Grundsätzlich hat die Natur das Haar für uns vorgesehen, um unseren Körper zu schützen, vor Wärmeverlust oder Fremdkörpern. Jeder Mensch hat etwa fünf Millionen Haare am ganzen Körper - 100.000 bis 150.000 davon trägt er auf dem Kopf. Ob wir glattes oder lockiges, krauses, seidiges oder raues, dickes oder dünnes Kopfhaar haben, das liegt uns in den Genen. Sie bestimmen auch, wie lang die Haare überhaupt werden können.
Haare bestehen wie Finger- und Fußnägel aus Horn (Keratin) oder einfacher: aus abgestorbenen Zellen. Aus den Haarwurzeln in der Kopfhaut wachsen die Haare, nachdem sich sogenannte Spindeln nach oben geschoben und lange Fasern gebildet haben, die sich untereinander verdrehen und zu einem Haar werden. Jedes Haar hat sein eigenes Tempo.
Jedes wächst, fällt irgendwann aus und wächst dann (meist) nach. Damit der Kopf nicht kahl ist, fallen die Haare nicht gleichzeitig aus und wachsen auch nicht gleichzeitig nach. Ein Teil des Haupthaars wächst durchgehend nach, ein Siebtel befindet sich in einer Art Ruhephase und etwa 100 Haare fallen pro Tag aus. 100 Haare am Tag zu verlieren - das ist ganz normal. Sind es aber mehr, spricht man von Haarausfall.
100 Haare können einem viel vorkommen. Oft ist es nur ein subjektives Empfinden. Doch erst, wenn es mehr als 100 Haare oder 50 bis 80 bei Kindern sind, die ausfallen, spricht man tatsächlich von Haarausfall. Der Fachbegriff für Haarlosigkeit ist Alopezie oder Alopecia. Haarausfall kann vorübergehend sein, dann wachsen die Haare von allein nach einer Zeit wieder. Sind die Haarwurzeln allerdings nachhaltig geschädigt, dann können an betroffenen Stellen keine neuen Haare nachwachsen.
Es gibt verschiedene Formen von Haarausfall, die sich in ihren Ursachen und Erscheinungsbildern unterscheiden.
Haarausfall ist nicht gleich Haarausfall: Viele Menschen haben im Laufe ihres Lebens Phasen, in denen mehr Haare ausfallen als sonst.
Es gibt drei Hauptarten von Haarausfall: Reaktionärer Haarausfall (akutes telogenes Effluvium), chronischer Haarausfall (chronischer Telogeneffluvium, androgenetische Alopezie) und Anageneffluvium.

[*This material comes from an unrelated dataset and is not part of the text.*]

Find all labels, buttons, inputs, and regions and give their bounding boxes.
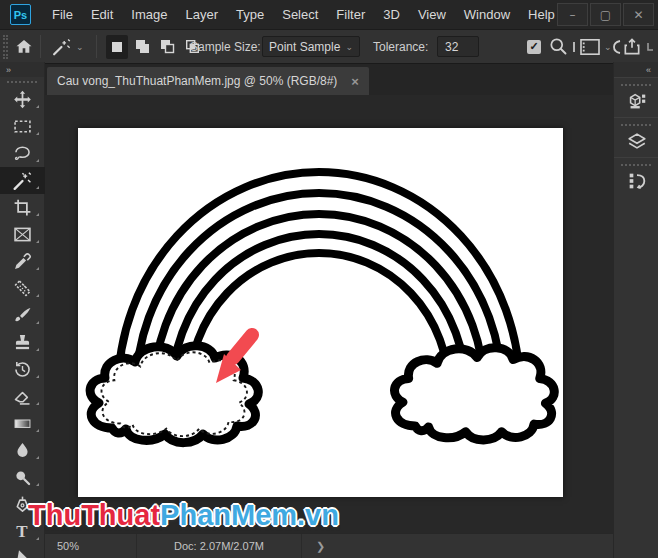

Der anlagebedingte Haarausfall (androgenetische Alopezie) ist mit 95 Prozent die meist auftretende Form des Haarverlusts bei beiden Geschlechtern und wie der Name schon verrät, genetisch bedingt. Zwei Drittel der Männer sowie etwa 40 Prozent der Frauen sind davon betroffen. Die androgenetische Alopezie äußert sich bei Männern durch die bekannten Geheimratsecken an den Schläfen oder auf dem Oberkopf und kann zu einer mehr oder weniger ausgeprägten Glatze an Stirn oder Hinterkopf führen. Schon bei Jugendlichen können erste Anzeichen dafür auftreten. Je früher der Beginn des Haarausfalls, desto ausgeprägter der Verlauf.

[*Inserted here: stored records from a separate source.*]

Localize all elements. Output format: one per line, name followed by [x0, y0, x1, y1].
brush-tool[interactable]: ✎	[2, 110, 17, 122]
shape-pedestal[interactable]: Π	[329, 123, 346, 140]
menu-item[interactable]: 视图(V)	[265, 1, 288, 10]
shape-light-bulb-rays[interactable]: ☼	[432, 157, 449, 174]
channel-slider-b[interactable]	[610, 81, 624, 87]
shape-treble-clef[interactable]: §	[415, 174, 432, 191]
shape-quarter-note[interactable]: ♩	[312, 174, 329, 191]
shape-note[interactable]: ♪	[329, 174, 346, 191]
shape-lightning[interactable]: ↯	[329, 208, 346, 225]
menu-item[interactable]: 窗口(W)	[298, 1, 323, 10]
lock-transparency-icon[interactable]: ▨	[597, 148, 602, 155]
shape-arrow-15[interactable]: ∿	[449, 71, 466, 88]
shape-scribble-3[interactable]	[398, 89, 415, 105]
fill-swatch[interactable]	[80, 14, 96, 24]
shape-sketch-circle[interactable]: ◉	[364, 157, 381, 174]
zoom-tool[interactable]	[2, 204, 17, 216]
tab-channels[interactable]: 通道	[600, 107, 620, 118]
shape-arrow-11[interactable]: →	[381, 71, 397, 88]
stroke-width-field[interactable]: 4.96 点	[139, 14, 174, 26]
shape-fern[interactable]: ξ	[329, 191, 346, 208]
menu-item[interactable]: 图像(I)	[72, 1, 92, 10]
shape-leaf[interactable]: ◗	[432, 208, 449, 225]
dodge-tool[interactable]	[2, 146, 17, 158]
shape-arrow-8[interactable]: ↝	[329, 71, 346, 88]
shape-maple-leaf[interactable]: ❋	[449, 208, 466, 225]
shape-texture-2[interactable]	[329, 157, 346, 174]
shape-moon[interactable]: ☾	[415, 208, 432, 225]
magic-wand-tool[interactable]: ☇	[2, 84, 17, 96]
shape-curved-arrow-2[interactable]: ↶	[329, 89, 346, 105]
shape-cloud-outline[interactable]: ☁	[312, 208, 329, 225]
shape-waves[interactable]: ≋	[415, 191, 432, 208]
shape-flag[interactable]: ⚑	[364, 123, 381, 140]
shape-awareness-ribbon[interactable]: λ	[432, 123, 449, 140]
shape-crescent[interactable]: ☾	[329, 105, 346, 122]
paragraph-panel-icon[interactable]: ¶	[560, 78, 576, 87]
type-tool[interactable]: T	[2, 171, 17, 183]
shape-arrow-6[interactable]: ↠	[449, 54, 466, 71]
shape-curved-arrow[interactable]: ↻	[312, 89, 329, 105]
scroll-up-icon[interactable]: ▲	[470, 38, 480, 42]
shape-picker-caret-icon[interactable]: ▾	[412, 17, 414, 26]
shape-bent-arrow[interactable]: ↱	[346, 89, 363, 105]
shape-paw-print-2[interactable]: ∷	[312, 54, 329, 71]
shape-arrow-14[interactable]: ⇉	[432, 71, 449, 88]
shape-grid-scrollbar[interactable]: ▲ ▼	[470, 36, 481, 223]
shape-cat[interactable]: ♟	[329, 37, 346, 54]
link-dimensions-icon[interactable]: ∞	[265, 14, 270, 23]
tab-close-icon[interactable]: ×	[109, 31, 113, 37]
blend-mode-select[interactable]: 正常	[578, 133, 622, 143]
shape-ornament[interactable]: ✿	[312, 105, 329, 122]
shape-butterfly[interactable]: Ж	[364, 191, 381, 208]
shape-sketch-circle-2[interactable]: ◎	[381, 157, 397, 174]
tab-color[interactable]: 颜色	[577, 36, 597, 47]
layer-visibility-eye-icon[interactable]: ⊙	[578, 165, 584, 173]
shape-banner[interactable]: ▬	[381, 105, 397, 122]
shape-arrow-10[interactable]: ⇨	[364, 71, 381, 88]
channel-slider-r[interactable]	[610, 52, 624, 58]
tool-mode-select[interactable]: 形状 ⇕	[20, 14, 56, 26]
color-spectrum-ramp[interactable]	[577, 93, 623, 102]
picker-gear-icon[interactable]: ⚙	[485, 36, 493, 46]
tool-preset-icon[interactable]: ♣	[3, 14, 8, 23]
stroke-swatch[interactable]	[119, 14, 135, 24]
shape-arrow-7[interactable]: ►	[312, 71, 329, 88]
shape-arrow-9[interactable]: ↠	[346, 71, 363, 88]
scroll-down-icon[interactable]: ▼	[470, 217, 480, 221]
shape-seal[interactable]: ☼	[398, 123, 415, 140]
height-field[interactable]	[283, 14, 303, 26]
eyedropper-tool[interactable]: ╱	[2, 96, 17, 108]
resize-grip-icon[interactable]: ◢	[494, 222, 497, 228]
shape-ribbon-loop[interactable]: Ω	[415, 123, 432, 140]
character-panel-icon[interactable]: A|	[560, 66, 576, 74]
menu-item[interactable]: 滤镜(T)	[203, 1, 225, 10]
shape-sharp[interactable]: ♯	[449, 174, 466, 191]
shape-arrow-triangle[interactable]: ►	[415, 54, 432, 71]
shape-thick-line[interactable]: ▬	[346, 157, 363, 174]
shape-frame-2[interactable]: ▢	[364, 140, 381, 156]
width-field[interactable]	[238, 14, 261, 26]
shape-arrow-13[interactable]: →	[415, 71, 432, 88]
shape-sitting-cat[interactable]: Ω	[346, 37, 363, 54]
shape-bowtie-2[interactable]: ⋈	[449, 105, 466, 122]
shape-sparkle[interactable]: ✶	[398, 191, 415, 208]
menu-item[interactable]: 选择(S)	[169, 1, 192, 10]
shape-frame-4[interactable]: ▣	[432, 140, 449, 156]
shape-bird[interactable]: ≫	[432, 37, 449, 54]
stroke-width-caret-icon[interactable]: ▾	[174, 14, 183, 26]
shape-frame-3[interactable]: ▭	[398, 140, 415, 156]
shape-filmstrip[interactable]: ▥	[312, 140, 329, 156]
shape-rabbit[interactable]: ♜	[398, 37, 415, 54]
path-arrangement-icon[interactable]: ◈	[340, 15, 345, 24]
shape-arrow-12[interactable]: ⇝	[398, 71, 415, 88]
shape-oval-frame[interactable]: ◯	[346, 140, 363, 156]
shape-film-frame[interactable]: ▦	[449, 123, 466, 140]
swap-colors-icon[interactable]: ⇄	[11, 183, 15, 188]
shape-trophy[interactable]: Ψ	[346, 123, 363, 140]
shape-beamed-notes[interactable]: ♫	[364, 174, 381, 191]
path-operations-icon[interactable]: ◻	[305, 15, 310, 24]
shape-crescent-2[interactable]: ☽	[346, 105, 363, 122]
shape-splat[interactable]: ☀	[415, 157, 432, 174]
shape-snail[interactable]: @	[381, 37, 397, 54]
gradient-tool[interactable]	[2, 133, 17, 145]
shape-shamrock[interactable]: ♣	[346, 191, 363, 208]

Bei Frauen macht sich der genetisch bedingte Haarausfall dagegen besonders im Scheitelbereich und durch insgesamt schütteres Haar bemerkbar. Mit zunehmendem Alter, meist erst stärker nach den Wechseljahren, kann sich das Haupthaar nach hinten und seitwärts lichten. Eine Glatze entsteht aber normalerweise nicht.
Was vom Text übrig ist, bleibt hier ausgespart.